_What to do_.
Wherever the string "dengan" shows up in the data below, copy the whole line.

-- Data to examine follows --

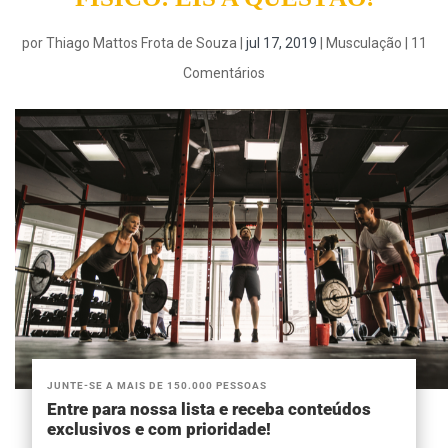
por
Thiago Mattos Frota de Souza
|
jul 17, 2019
|
Musculação
|
11
Comentários
JUNTE-SE A MAIS DE 150.000 PESSOAS
Entre para nossa lista e receba conteúdos
exclusivos e com prioridade!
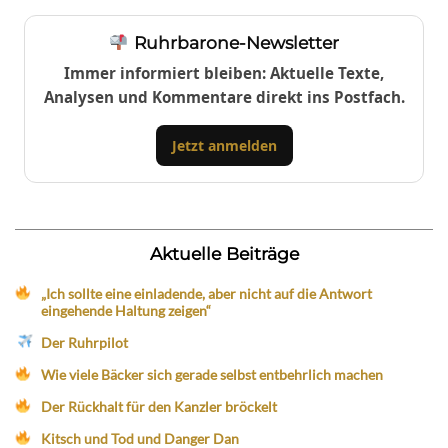
Ruhrbarone-Newsletter
Immer informiert bleiben: Aktuelle Texte,
Analysen und Kommentare direkt ins Postfach.
Jetzt anmelden
Aktuelle Beiträge
„Ich sollte eine einladende, aber nicht auf die Antwort
eingehende Haltung zeigen“
Der Ruhrpilot
Wie viele Bäcker sich gerade selbst entbehrlich machen
Der Rückhalt für den Kanzler bröckelt
Kitsch und Tod und Danger Dan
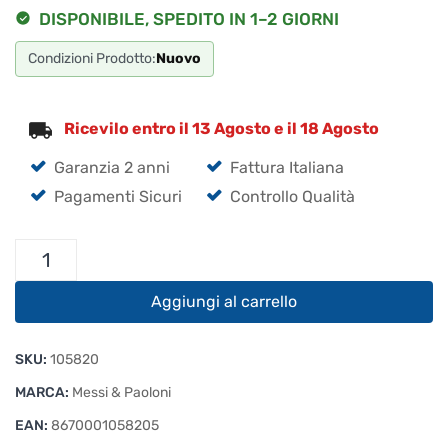
DISPONIBILE, SPEDITO IN 1–2 GIORNI
Condizioni Prodotto:
Nuovo
Ricevilo entro il 13 Agosto e il 18 Agosto
Garanzia 2 anni
Fattura Italiana
Pagamenti Sicuri
Controllo Qualità
100
Metri
Ultraflex
Aggiungi al carrello
7
Messi
SKU:
105820
&
Paoloni
MARCA:
Messi & Paoloni
Bobina
EAN:
8670001058205
quantità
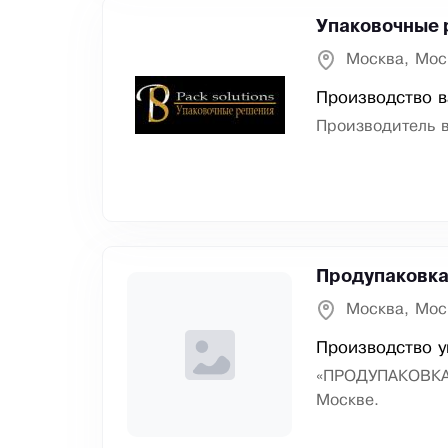
Упаковочные
Москва, Мос
Производство в
Производитель в
Продупаковк
Москва, Мос
Производство у
«ПРОДУПАКОВКА»
Москве.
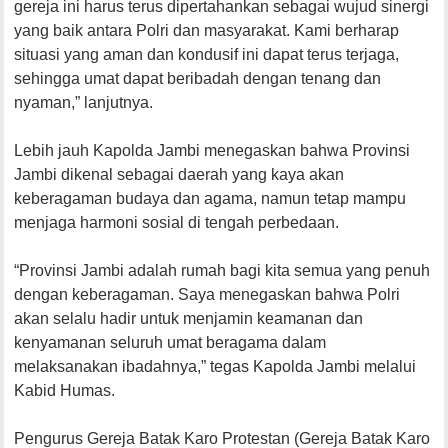
gereja ini harus terus dipertahankan sebagai wujud sinergi
yang baik antara Polri dan masyarakat. Kami berharap
situasi yang aman dan kondusif ini dapat terus terjaga,
sehingga umat dapat beribadah dengan tenang dan
nyaman,” lanjutnya.
Lebih jauh Kapolda Jambi menegaskan bahwa Provinsi
Jambi dikenal sebagai daerah yang kaya akan
keberagaman budaya dan agama, namun tetap mampu
menjaga harmoni sosial di tengah perbedaan.
“Provinsi Jambi adalah rumah bagi kita semua yang penuh
dengan keberagaman. Saya menegaskan bahwa Polri
akan selalu hadir untuk menjamin keamanan dan
kenyamanan seluruh umat beragama dalam
melaksanakan ibadahnya,” tegas Kapolda Jambi melalui
Kabid Humas.
Pengurus Gereja Batak Karo Protestan (Gereja Batak Karo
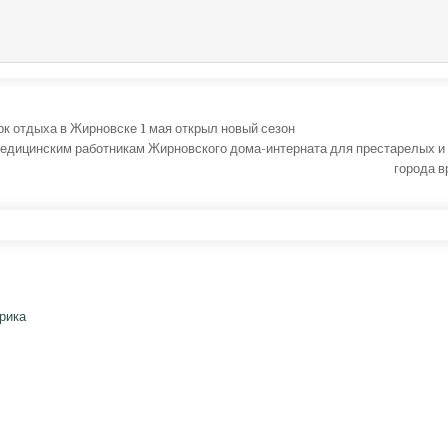
ция по записям
к отдыха в Жирновске 1 мая открыл новый сезон
медицинским работникам Жирновского дома-интерната для престарелых и
города 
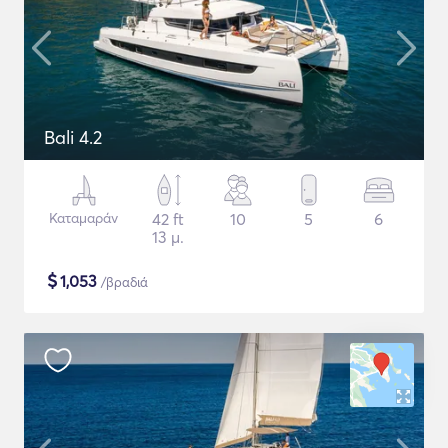
Bali 4.2
Καταμαράν
42 ft
10
5
6
13 μ.
$
1,053
/βραδιά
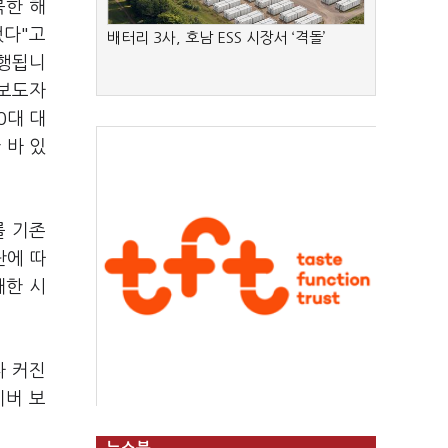
북한 해
했다"고
배터리 3사, 호남 ESS 시장서 ‘격돌’
실행됩니
 보도자
0대 대
 바 있
를 기존
단에 따
대한 시
다 커진
이버 보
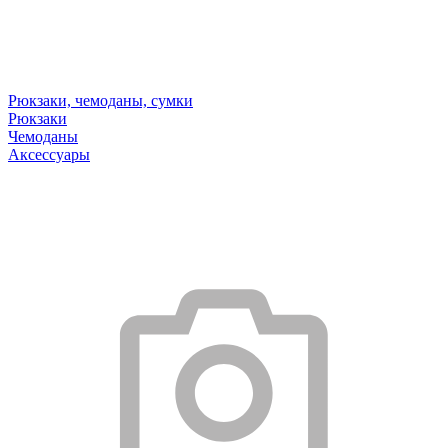
Рюкзаки, чемоданы, сумки
Рюкзаки
Чемоданы
Аксессуары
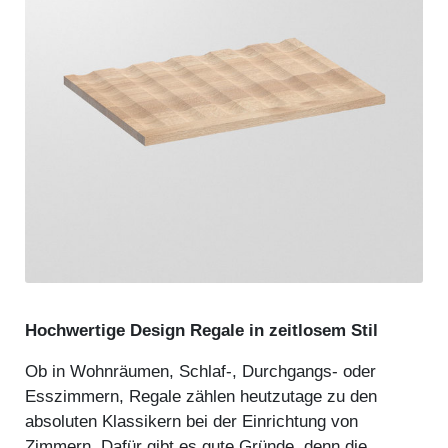
Hochwertige Design Regale in zeitlosem Stil
Ob in Wohnräumen, Schlaf-, Durchgangs- oder
Esszimmern, Regale zählen heutzutage zu den
absoluten Klassikern bei der Einrichtung von
Zimmern. Dafür gibt es gute Gründe, denn die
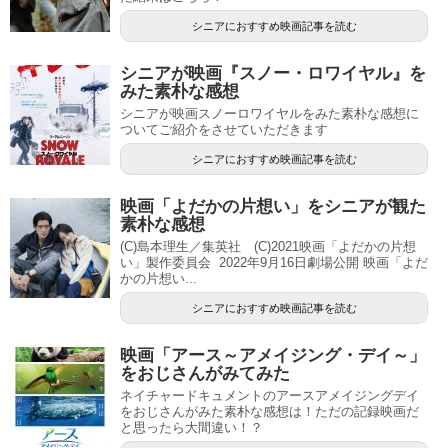
シニアにおすすめ映画記事を読む
シニアが映画『スノー・ロワイヤル』を
みた素朴な感想
シニアが映画スノーロワイヤルをみた素朴な感想に
ついてご紹介をさせていただきます
シニアにおすすめ映画記事を読む
映画「よだかの片想い」をシニアが観た
素朴な感想
(C)島本理生／集英社 (C)2021映画「よだかの片想
い」製作委員会 2022年9月16日劇場公開 映画「よだ
かの片想い...
シニアにおすすめ映画記事を読む
映画「アース～アメイジング・デイ～」
をおじさんがみてみた
ネイチャードキュメントのアースアメイジングデイ
をおじさんがみた素朴な感想は！ただの記録映画だ
と思ったら大間違い！？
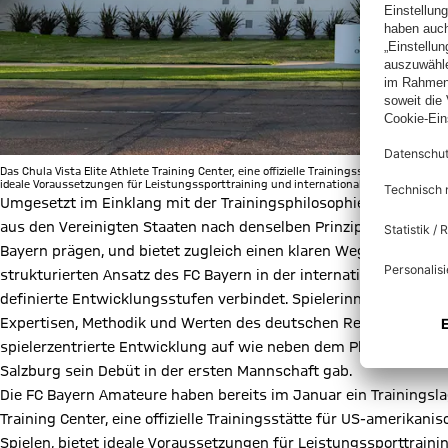
Das Chula Vista Elite Athlete Training Center, eine offizielle Trainingsstätte für US
ideale Voraussetzungen für Leistungssporttraining und internationale Talententwickl
Umgesetzt im Einklang mit der Trainingsphilosophie und -metho
aus den Vereinigten Staaten nach denselben Prinzipien, Standar
Bayern prägen, und bietet zugleich einen klaren Weg über den F
strukturierten Ansatz des FC Bayern in der internationalen Nac
definierte Entwicklungsstufen verbindet. Spielerinnen und Spie
Expertisen, Methodik und Werten des deutschen Rekordmeisters
spielerzentrierte Entwicklung auf wie neben dem Platz. Ein posi
Salzburg sein Debüt in der ersten Mannschaft gab.
Die FC Bayern Amateure haben bereits im Januar ein Trainingslage
Training Center, eine offizielle Trainingsstätte für US-amerik
Spielen, bietet ideale Voraussetzungen für Leistungssporttraini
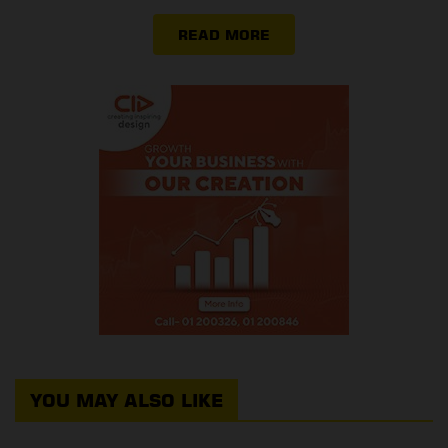
READ MORE
YOU MAY ALSO LIKE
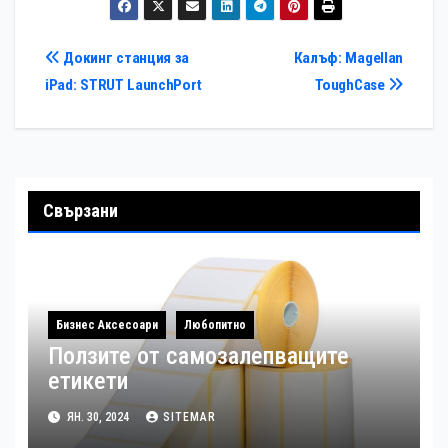
Навигация
Докинг станция за
Калъф: Magellan
iPad: STRUT LaunchPort
ToughCase
Свързани
Бизнес Аксесоари
Любопитно
Ползите от самозалепващите
етикети
ЯН. 30, 2024
SITEMAR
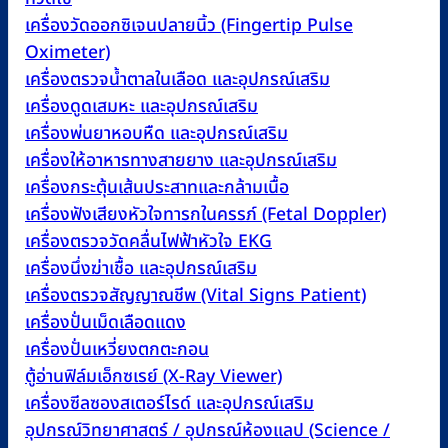
เครื่องวัดออกซิเจนปลายนิ้ว (Fingertip Pulse
Oximeter)
เครื่องตรวจน้ำตาลในเลือด และอุปกรณ์เสริม
เครื่องดูดเสมหะ และอุปกรณ์เสริม
เครื่องพ่นยาหอบหืด และอุปกรณ์เสริม
เครื่องให้อาหารทางสายยาง และอุปกรณ์เสริม
เครื่องกระตุ้นเส้นประสาทและกล้ามเนื้อ
เครื่องฟังเสียงหัวใจทารกในครรภ์ (Fetal Doppler)
เครื่องตรวจวัดคลื่นไฟฟ้าหัวใจ EKG
เครื่องนึ่งฆ่าเชื้อ และอุปกรณ์เสริม
เครื่องตรวจสัญญาณชีพ (Vital Signs Patient)
เครื่องปั่นเม็ดเลือดแดง
เครื่องปั่นเหวี่ยงตกตะกอน
ตู้อ่านฟิล์มเอ็กซเรย์ (X-Ray Viewer)
เครื่องซีลซองสเตอร์ไรด์ และอุปกรณ์เสริม
อุปกรณ์วิทยาศาสตร์ / อุปกรณ์ห้องแลป (Science /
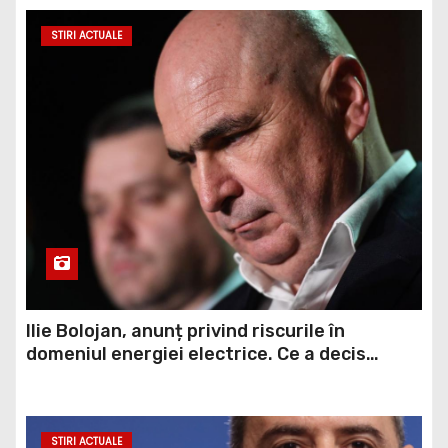
STIRI ACTUALE
Ilie Bolojan, anunț privind riscurile în
domeniul energiei electrice. Ce a decis
Guvernul
STIRI ACTUALE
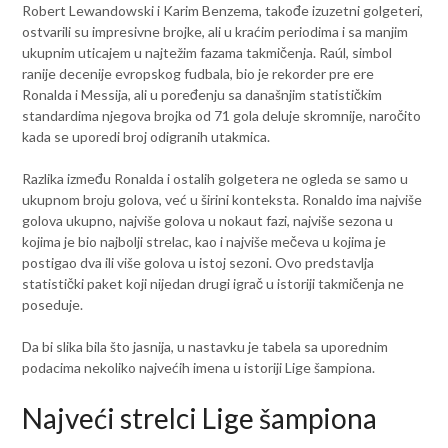
Robert Lewandowski i Karim Benzema, takođe izuzetni golgeteri,
ostvarili su impresivne brojke, ali u kraćim periodima i sa manjim
ukupnim uticajem u najtežim fazama takmičenja. Raúl, simbol
ranije decenije evropskog fudbala, bio je rekorder pre ere
Ronalda i Messija, ali u poređenju sa današnjim statističkim
standardima njegova brojka od 71 gola deluje skromnije, naročito
kada se uporedi broj odigranih utakmica.
Razlika između Ronalda i ostalih golgetera ne ogleda se samo u
ukupnom broju golova, već u širini konteksta. Ronaldo ima najviše
golova ukupno, najviše golova u nokaut fazi, najviše sezona u
kojima je bio najbolji strelac, kao i najviše mečeva u kojima je
postigao dva ili više golova u istoj sezoni. Ovo predstavlja
statistički paket koji nijedan drugi igrač u istoriji takmičenja ne
poseduje.
Da bi slika bila što jasnija, u nastavku je tabela sa uporednim
podacima nekoliko najvećih imena u istoriji Lige šampiona.
Najveći strelci Lige šampiona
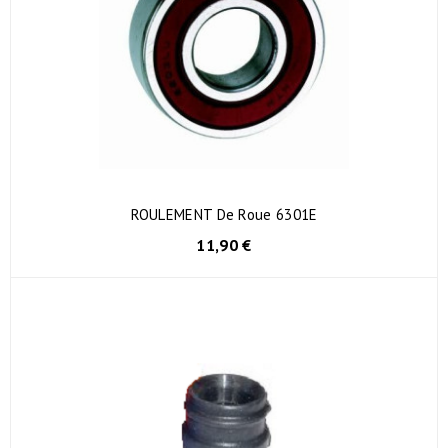
ROULEMENT De Roue 6301E
11,90 €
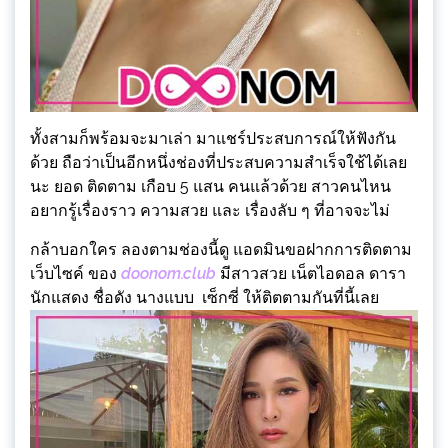
ทั้งสามก็พร้อมจะมาเล่า มาแชร์ประสบการณ์ให้ฟังกัน
ด้วย ถือว่าเป็นอีกหนึ่งช่องที่ประสบความสำเร็จใช้ได้เลย
นะ ยอด ติดตาม เกือบ 5 แสน คนแล้วด้วย สาวคนไหน
อยากรู้เรื่องราว ความสวย และ เรื่องลับ ๆ ที่อาจจะไม่
กล้าบอกใคร ลองตามช่องนี้ดู แอดมินขอฝากการติดตาม
เว็บไซค์ ของ
doonom.club
มีสาวสวย เน็ตไอดอล ดารา
นักแสดง ชื่อดัง นางแบบ เซ็กซี่ ให้ติตตามกันที่นี้เลย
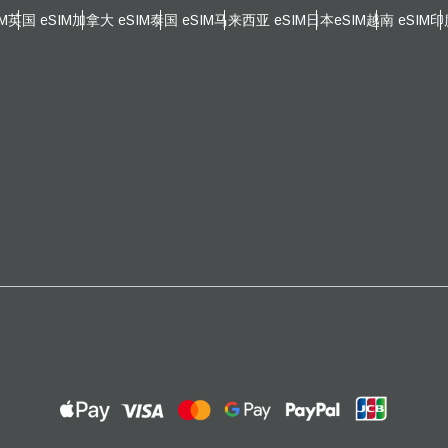
邮件
M
英国 eSIM
加拿大 eSIM
泰国 eSIM
马来西亚 eSIM
日本eSIM
越南 eSIM
印
择货币：
发送验证码
择语言：
货币
 - 南非兰特 (R)
SGD - 新加坡元（S$）
nglish
Español
 - 新台币
JPY - 日元 (¥)
eutsch
Français
 - 欧元
THB - 泰铢
עברית
العرب
 - 菲律宾比索
IDR - 印尼盾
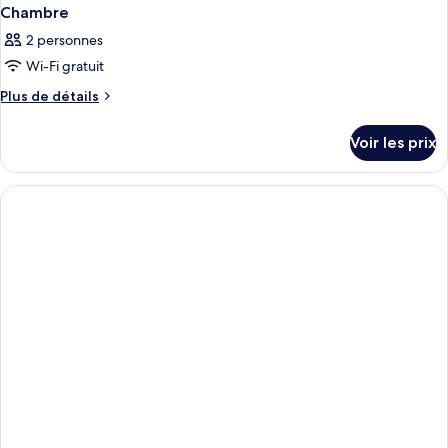
Chambre
2 personnes
Wi-Fi gratuit
Plus
Plus de détails
de
détails
Voir les prix
sur
le
type
de
chambre
Chambre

-- Data to examine concluded --

_Written response_.
sehingga umat dapat beribadah dengan tenang dan
dengan keberagaman. Saya menegaskan bahwa Polri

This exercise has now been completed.